Step 1: Take a deep breath and identify what is happening inside you. What are you feeling right now? What is the origin (root cause) of your stress? How is the anxiety manifesting in your body? Focus on your direct experience. Honing in on our awareness allows us to be more present and intentional, getting out of our heads and into our bodies. One of my younger clients likes to envision that she is blowing up a bubble around herself with each deep breath she takes. She can go into the bubble when she is feeling worried and sit with the feeling for a few minutes to understand it better.
Step 2: Put on your “big-picture glasses” and look at what is happening outside of you. We often blame ourselves for not managing a situation well or making a mistake. When we put our actions into context, it’s easier to be compassionate with ourselves and others. For example, if you’re having a rough day and become frustrated with your partner, you might blame yourself for being unkind, which may send you down a rabbit hole of worry about the impact of your argument. Will your night be ruined now? What if that was the last straw for your partner? That one thought about your reaction now has you envisioning all the different ways the relationship might end.
Now, stop and imagine yourself putting on glasses that let you zoom out and see the big picture with compassion. What might you see? Maybe you can recognize that you’ve had a really long week at work and slept poorly because your two-year-old has been sick. You might also notice that your partner is dealing with some staff conflicts at work, which may have sapped some of her patience. Finally, you might recognize that the two of you haven’t had much time alone lately because of the holidays and travel and that you could probably benefit from some time to connect over something other than bills and figuring out who is going to take out the garbage. In other words, stress adds up quickly when we put the blame entirely on ourselves. When we zoom out and put stress into context, we can lighten the burden of stress and allow compassion to find us. Self-compassion goes a long way toward stress relief.

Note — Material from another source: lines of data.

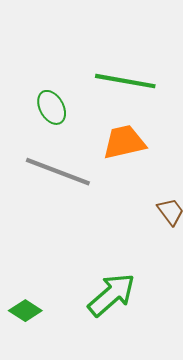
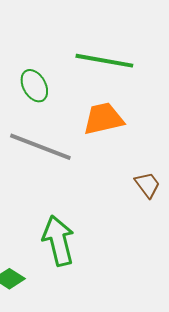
green arrow: (112, 295) -> (58, 241), moved, turned -63

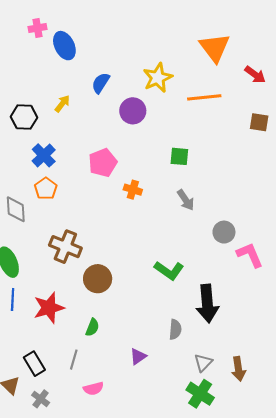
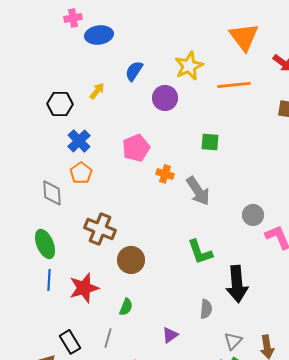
blue ellipse: (64, 46) -> (99, 35), turned -72
gray arrow: (186, 200) -> (198, 191), moved, size x1.4
green L-shape: (169, 270) -> (200, 252), turned 36

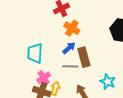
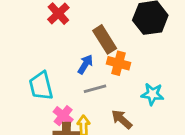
orange cross: (72, 28) -> (119, 63), moved
brown rectangle: (84, 57) -> (105, 39), moved

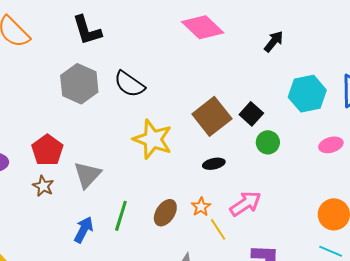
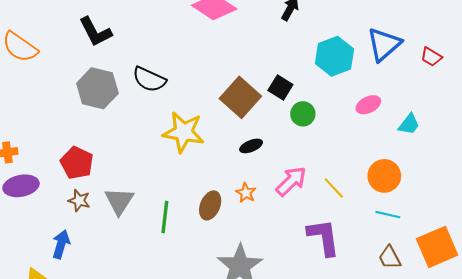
gray triangle: (87, 175) -> (119, 201), moved
yellow line: (218, 229) -> (334, 188), moved
blue arrow: (84, 230) -> (61, 244), moved

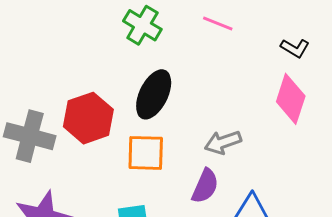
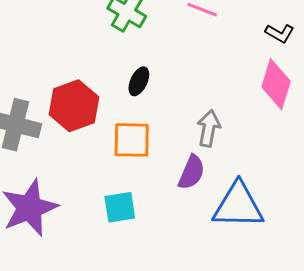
black ellipse: (154, 94) -> (139, 81), size x0.6
gray arrow: (223, 142) -> (209, 128), turned 120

Step 3: Make purposeful and intentional choices. Sometimes stress can feel debilitating. We might think there’s nothing we can do and no way to ease the anxiety we’re buried under. But, even if it’s just a simple re-frame, there’s always something we can do, and reminding ourselves that we have some control can be empowering. Going through the first two steps gives you plenty of information to implement in Step 3.
If you’re feeling stressed because you haven’t been sleeping well, is there a time you could catch a nap, take a few minutes for meditation, or ask for help so you can go to bed early?
If you’re feeling stressed because your relationship is a mess, can you communicate your fears, acknowledge that you have room to grow, ask for forgiveness, and build a sense of connection?
If you’re spiraling mentally, can you stop and reframe the situation transforming “I’ll never be able to get this right” to say “I’m still learning” or “It’s slow progress, but it’s steady progress?”
Often stress and anxiety send us into a whirlwind of worry, and it’s hard to see our way out. Remember the client who blew the bubble to give herself space to process stress? Once she had sorted out what she was feeling, what was happening around her, and what she needed to do, she imagined herself popping the bubble and going out into the world to take action. The next time you feel stress and anxiety overpowering you, consider these three simple steps and walk towards a more compassionate and grounded reality.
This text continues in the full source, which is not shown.